Repeat, repeat, repeat
You may need to repeat the above step for several days or even weeks before your pup masters this. Less if he already sees you as his pack leader, as this will let his natural instincts to find his place in the pack kick in.
Finally, you can take your pup to a nice, quiet place to practice walking behind you without his leash. Take him out to your chosen training spot on the leash, make him sit, and remove his leash. Give a treat and a quick "good boy." Again, take off walking at a quick pace with the command "behind". If he follows you, be sure to offer plenty of praise and a few treats. Keep practicing over longer and longer distances, adding in distractions until the two of you can go anywhere.
The Heel Position Method
A quiet place
Start by finding a quiet room to work in or if you have a fenced-in backyard, a quiet time of day.
Introducing the position
Have your dog sit in front of you. Hold a treat in both hands and hold the treat in the right hand out to him but don't give it to him yet. Once you have his interest, move the treat around the right side of your body with your dog following it. Show him the treat in your left hand and hold it behind you, marking his "heel" spot. Give him the treat in your left hand. Repeat two or three times and then try it without the treat. If he still follows, give him the treat in your left hand.
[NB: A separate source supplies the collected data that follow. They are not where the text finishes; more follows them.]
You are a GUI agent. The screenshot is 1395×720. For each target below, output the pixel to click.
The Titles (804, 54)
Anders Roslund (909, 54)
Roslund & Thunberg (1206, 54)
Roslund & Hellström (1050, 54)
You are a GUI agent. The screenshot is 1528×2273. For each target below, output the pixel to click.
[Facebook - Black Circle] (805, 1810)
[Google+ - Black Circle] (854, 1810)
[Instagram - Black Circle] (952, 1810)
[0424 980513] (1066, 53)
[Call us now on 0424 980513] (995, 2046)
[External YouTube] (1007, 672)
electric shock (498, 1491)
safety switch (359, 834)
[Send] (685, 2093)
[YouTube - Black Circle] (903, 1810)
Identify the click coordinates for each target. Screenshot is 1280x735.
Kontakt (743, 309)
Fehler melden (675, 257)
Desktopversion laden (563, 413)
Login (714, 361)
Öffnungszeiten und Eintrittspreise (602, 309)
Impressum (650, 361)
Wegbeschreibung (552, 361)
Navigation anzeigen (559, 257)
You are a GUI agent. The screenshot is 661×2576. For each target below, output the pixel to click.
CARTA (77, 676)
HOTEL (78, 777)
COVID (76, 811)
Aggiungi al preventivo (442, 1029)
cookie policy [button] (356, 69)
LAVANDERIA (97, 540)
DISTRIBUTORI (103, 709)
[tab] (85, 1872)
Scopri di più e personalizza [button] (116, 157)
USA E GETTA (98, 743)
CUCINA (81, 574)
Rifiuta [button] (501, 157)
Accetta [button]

Introduce the 'heel' command
Now as your pup moves to the proper position introduce the 'heel' command with each repetition. Use a treat to reward him for getting it right. Repeat until he will go to your heel position on command without having to be lured there.
Poetry in motion
This time give your pup the 'heel' command and take one step forward. As your dog moves forward with you, give him a treat. Repeat this until your pup will follow you in the heel position behind you without the need for treats. Each time you come to a halt, tell your pup to sit and give him a treat.
Add in distractions
Now that your pup knows his place behind your, its time to start going for walks in places with distractions. Each time your pup gets distracted, stop--make him sit and wait for a few seconds before taking off again. It takes practice and patience, but in time you will be able to take off knowing your dog is right behind you.